*TASK PROMPT*
If a line in the entries below includes "laboratoire", pick it out and copy it.

*DATA PROVIDED*
····················
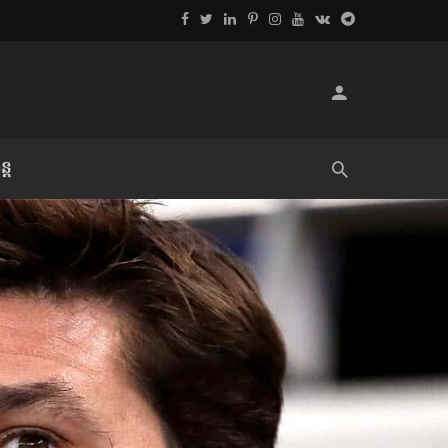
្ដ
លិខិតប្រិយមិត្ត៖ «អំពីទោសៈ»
····················
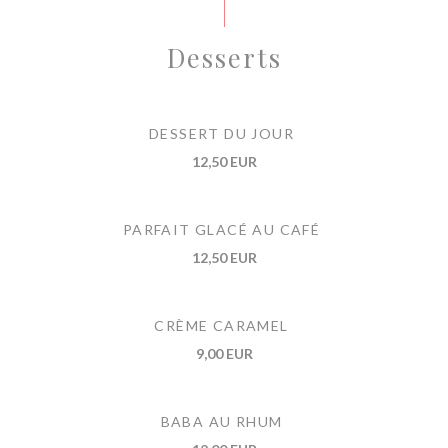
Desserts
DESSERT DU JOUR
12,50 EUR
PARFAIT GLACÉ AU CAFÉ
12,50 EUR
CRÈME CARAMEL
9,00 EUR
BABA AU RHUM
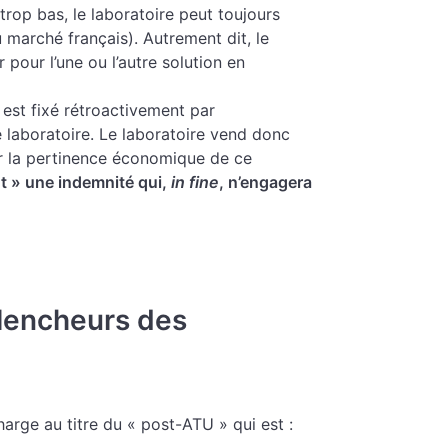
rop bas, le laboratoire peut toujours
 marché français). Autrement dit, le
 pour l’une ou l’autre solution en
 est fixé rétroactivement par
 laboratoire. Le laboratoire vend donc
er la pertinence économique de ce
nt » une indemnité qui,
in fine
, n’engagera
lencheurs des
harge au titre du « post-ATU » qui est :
····················
*TASK RESPONSE*
rop bas, le laboratoire peut toujours
 laboratoire. Le laboratoire vend donc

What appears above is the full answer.